18. Consider the following input and and convolution filter and when using zero padding of 1
and stride of 2, what is output of y[1, 1] assuming indexing starts at zero?
SECTION D: ML Application Scenarios
This part checks your understanding of how to apply the techniques we discussed in the course. Please use text,
formula, images (created by yourself) or any combinations of them to answer the questions.
19. Consider you are applying a linear regression model to estimate corn yield. The data contains
many irrelevant feature or measurements as it is not known what actually impacts crop
productivity. Will you use Lasso or Ridge regression? please explain and justify your answer.
CONTINUED
– 5 – COMP 551 - Midterm
20. Consider you have a spam detection model (spam = 1, not spam = 0) to filter the messages
sent to you. You can control a parameter in the model to increase or decrease the recall.
If you set the parameter to have higher recall, you expect to see more or less spam in your
inbox? do you expect to see more or less actual emails being forwarded to your spam folder?
please explain.
21. Assume you are working with a company that wants to design a fake news detection classifier
for news articles. The company is providing you 1000 example articles they have manually
labeled as fake or not fake and is asking you to develop a model for them using deep learning
(e.g. MLP). Assume that they have a good feature extractor that converts a given text to a
vector which serves as the input for your model. Please discuss and justify your answers to
the following questions:
(a) how will you split this dataset to design/train/test your model?
(b) What would you do if after training the first model you try, your training loss is too
high? could asking more data to be labeled help?
(c) What would you do if your training loss is low but your loss on validation set varies too
much between different runs?
(d) How confident you would be on your trained model being able to detect fake news when
deployed, assuming you are able to achieve low validation/test loss? please discuss.
22. Assume you are working in a hospital to make a system that helps doctors with cancer
diagnosis. You have been given example data of 1000 patients with their different test
measurements and diagnosis outcome (no cancer, brain cancer, lung cancer, etc.).
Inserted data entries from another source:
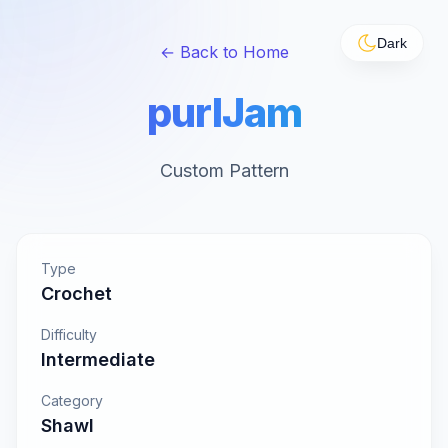
Dark
← Back to Home
purlJam
Custom Pattern
Type
Crochet
Difficulty
Intermediate
Category
Shawl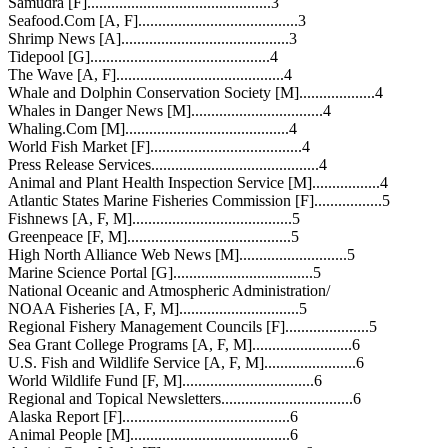
Samudra [F]..............................................3
Seafood.Com [A, F]........................................3
Shrimp News [A]..........................................3
Tidepool [G].............................................4
The Wave [A, F]..........................................4
Whale and Dolphin Conservation Society [M]...................4
Whales in Danger News [M].................................4
Whaling.Com [M].........................................4
World Fish Market [F]......................................4
Press Release Services..........................................4
Animal and Plant Health Inspection Service [M].................4
Atlantic States Marine Fisheries Commission [F].................5
Fishnews [A, F, M]........................................5
Greenpeace [F, M].........................................5
High North Alliance Web News [M]...........................5
Marine Science Portal [G]...................................5
National Oceanic and Atmospheric Administration/
NOAA Fisheries [A, F, M]..............................5
Regional Fishery Management Councils [F].....................5
Sea Grant College Programs [A, F, M].........................6
U.S. Fish and Wildlife Service [A, F, M].......................6
World Wildlife Fund [F, M].................................6
Regional and Topical Newsletters.................................6
Alaska Report [F]..........................................6
Animal People [M]........................................6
Please
discuss and justify your answers to the following questions:
(a) What classifier will you use for this task? explain, justify your choice.
(b) Considering some tests are more expensive to run (e.g. performing MRIs are more costly
for the hospital compared to blood tests), which means some features are more costly
to obtain for a new patient, how would you modify your model to be able to work with
less features and ask for more only when needed?
ANSWER SHEET FOLLOWS
ANSWER SHEET – 6 – COMP 551 - Midterm
By writing my name below, I confirm that all my exam work will be done entirely by myself,
with no help from others. I will not provide any information about the exam’s contents and
or my solutions to other people until after March 30th 2022.
McGill ID No: Student name:
This exam is marked out of 180 points and contributes to 30% of your final grade. The grade
breakdown is provided below. For multi-part questions, points are equally distributed.
版权所有:留学生编程辅导网 2020 All Rights Reserved 联系方式:QQ:99515681  微信:codinghelp 电子信箱:99515681@qq.com  
免责声明:本站部分内容从网络整理而来,只供参考!如有版权问题可联系本站删除。